> [Task goal]: Scan the data, and whenever a line contains "Добринище", copy it.

> [Stored items]:
◆ ◆ ◆

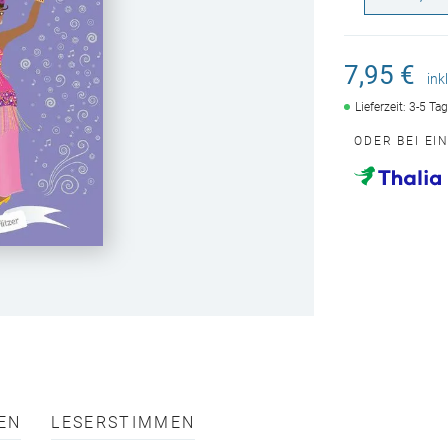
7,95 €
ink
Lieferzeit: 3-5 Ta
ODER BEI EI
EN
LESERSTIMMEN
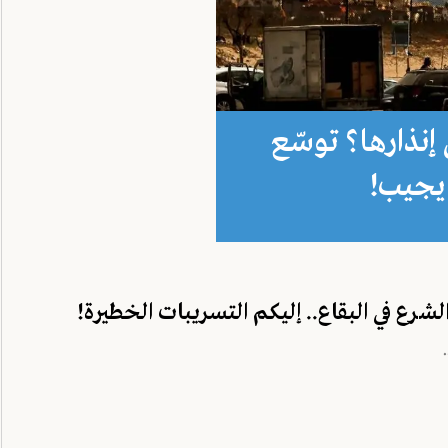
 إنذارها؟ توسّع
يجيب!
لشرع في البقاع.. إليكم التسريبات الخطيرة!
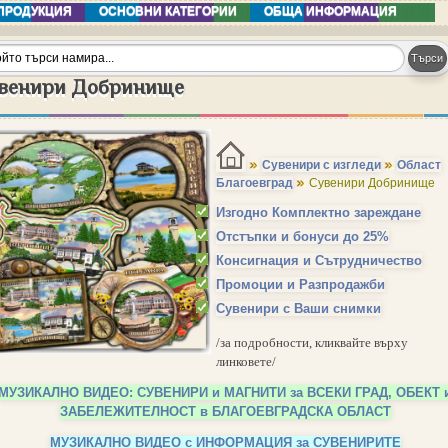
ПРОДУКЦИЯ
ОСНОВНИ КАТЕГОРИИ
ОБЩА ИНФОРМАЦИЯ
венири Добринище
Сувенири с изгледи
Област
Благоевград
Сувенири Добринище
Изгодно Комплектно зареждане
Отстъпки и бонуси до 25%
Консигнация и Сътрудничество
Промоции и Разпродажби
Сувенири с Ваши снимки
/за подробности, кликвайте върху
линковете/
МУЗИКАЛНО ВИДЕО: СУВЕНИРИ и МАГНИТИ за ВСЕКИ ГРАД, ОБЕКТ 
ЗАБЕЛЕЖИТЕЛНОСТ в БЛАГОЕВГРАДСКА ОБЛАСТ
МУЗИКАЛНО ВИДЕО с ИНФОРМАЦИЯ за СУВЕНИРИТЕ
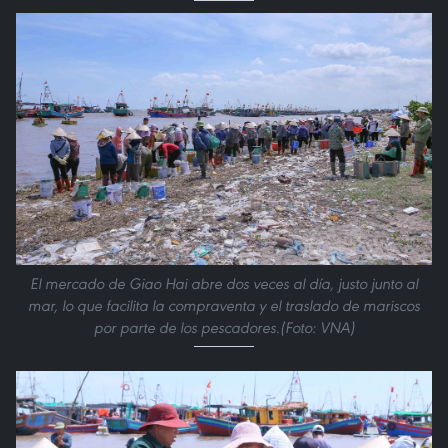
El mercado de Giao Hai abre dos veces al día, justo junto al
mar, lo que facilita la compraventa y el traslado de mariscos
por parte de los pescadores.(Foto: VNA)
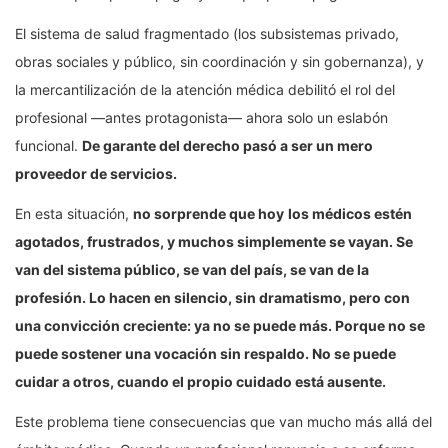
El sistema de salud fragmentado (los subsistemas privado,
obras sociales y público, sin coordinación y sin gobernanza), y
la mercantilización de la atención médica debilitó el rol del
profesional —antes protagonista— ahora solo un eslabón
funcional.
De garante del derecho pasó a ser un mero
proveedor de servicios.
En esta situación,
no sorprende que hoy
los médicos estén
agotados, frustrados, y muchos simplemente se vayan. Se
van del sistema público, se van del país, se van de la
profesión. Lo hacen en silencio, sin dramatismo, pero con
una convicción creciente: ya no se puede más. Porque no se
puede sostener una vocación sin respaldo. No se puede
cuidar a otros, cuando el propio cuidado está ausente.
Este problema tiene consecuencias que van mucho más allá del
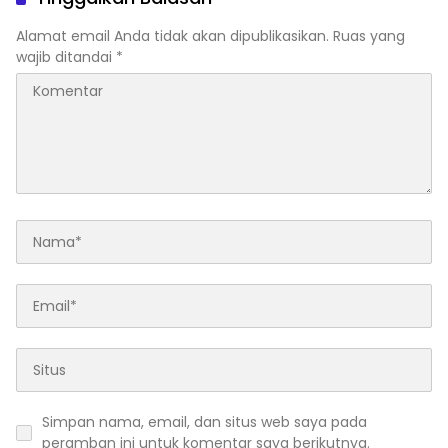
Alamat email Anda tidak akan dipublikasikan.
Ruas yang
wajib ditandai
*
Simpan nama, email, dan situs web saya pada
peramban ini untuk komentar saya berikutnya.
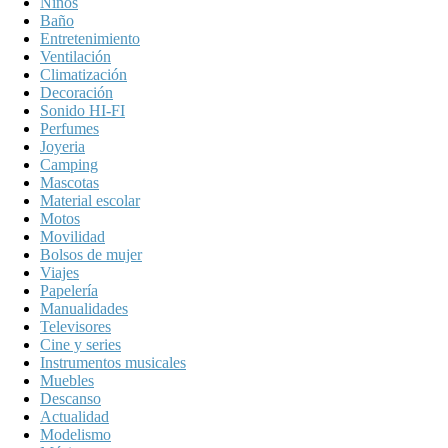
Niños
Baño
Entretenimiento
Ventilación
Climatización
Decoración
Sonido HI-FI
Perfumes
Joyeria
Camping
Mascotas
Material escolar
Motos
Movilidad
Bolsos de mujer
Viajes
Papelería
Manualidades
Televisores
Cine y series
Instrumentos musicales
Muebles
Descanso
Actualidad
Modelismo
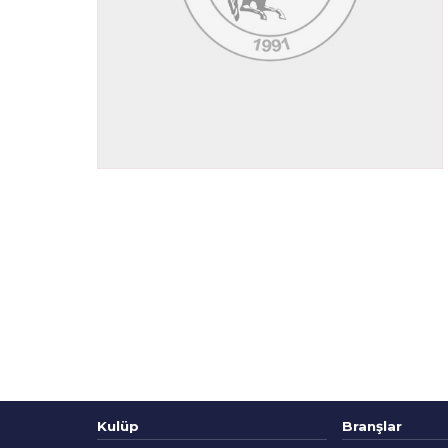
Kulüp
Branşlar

◆ ◆ ◆

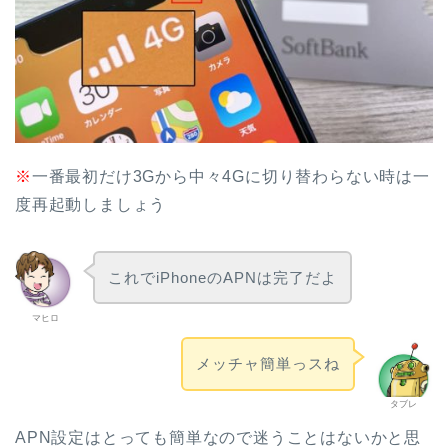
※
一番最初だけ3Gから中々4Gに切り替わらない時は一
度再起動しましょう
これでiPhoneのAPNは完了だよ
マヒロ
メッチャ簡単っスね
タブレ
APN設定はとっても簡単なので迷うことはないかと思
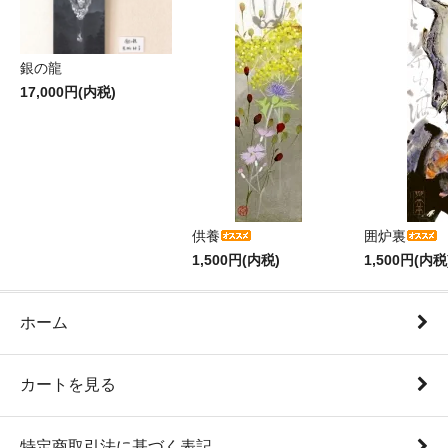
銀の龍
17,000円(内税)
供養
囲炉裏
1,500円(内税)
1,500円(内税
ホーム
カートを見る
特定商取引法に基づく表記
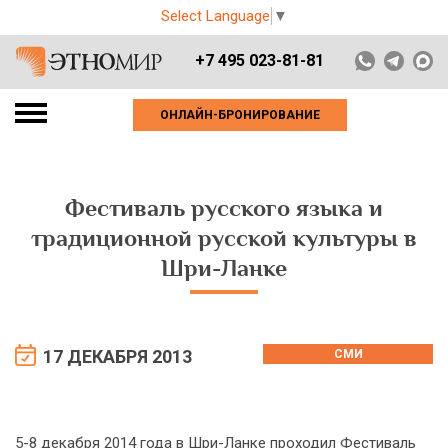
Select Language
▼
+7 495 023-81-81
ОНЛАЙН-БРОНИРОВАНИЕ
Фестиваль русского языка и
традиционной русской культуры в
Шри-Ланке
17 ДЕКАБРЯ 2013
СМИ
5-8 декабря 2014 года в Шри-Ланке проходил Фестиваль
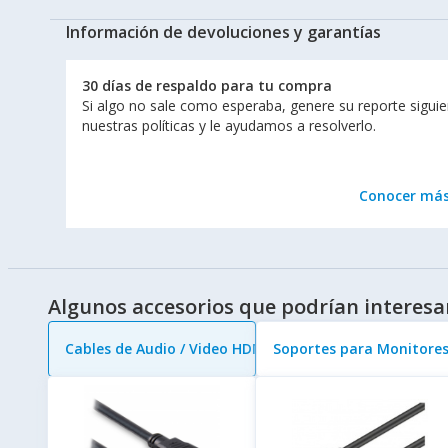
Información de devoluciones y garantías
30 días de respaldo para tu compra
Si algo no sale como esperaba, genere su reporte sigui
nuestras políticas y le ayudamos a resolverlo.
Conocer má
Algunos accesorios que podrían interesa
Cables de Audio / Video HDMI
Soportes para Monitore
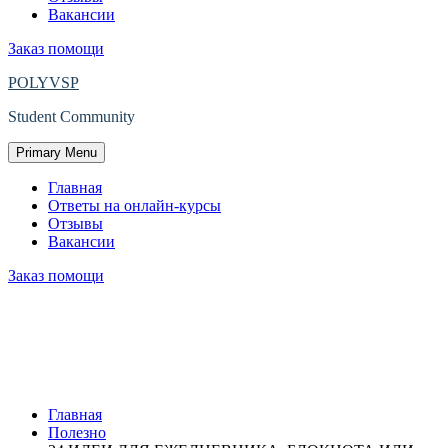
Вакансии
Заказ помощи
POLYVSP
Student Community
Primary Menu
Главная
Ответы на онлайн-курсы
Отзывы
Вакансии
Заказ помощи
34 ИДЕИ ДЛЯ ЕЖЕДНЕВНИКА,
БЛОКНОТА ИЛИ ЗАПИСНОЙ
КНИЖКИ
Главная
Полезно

◆ ◆ ◆

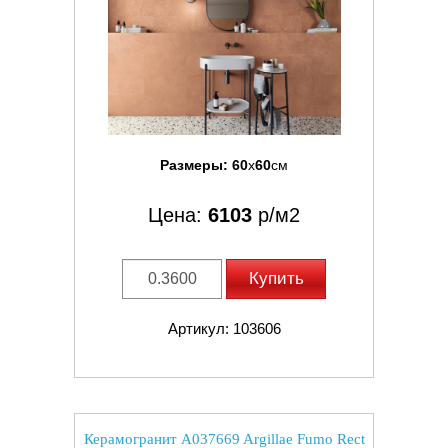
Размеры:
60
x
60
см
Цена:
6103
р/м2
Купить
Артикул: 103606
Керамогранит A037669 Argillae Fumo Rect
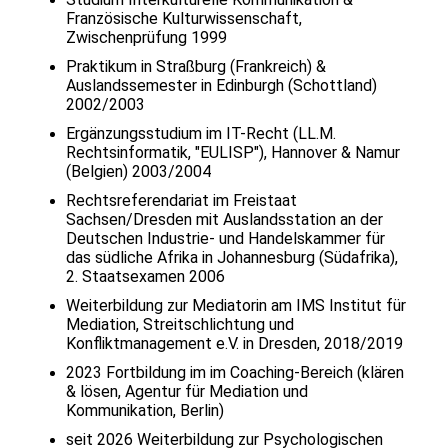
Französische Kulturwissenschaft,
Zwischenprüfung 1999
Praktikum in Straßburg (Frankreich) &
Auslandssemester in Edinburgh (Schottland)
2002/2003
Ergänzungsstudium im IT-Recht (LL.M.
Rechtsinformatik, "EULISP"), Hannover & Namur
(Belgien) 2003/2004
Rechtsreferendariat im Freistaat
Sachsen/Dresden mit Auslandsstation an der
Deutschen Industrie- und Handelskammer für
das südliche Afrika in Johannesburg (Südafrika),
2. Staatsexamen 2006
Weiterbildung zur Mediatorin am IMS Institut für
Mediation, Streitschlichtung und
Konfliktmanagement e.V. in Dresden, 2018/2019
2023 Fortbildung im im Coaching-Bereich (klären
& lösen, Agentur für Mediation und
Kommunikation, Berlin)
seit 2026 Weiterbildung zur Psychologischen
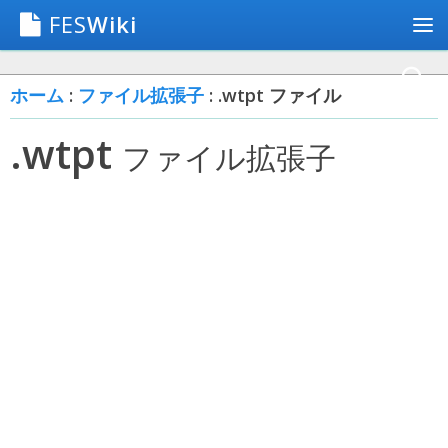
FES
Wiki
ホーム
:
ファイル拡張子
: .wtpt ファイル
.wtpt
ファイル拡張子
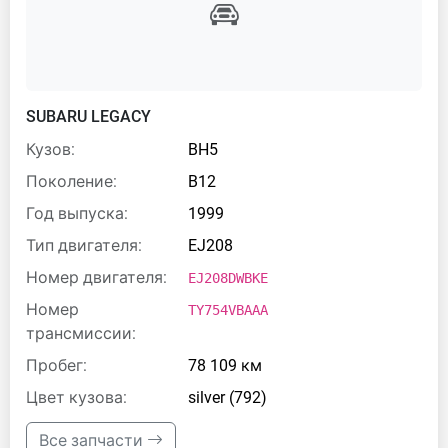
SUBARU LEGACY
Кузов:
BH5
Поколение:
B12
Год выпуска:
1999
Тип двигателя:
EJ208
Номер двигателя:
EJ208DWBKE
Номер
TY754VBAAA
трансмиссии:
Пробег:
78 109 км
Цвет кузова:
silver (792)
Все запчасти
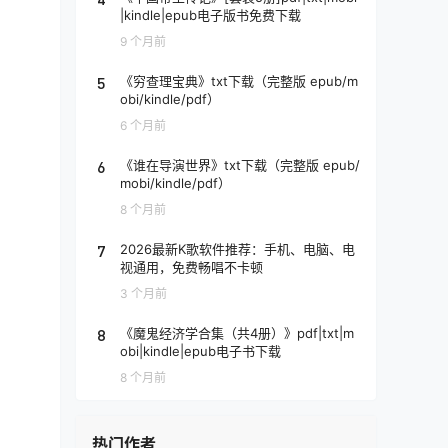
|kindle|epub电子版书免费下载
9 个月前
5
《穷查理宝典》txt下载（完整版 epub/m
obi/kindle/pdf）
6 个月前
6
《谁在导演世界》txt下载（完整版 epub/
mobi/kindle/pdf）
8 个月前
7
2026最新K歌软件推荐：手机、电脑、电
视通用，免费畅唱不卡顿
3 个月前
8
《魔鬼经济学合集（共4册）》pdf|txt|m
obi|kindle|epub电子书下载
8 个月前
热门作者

◆ ◆ ◆

> [Problem solution]:
венири Добринище
Сувенири Добринище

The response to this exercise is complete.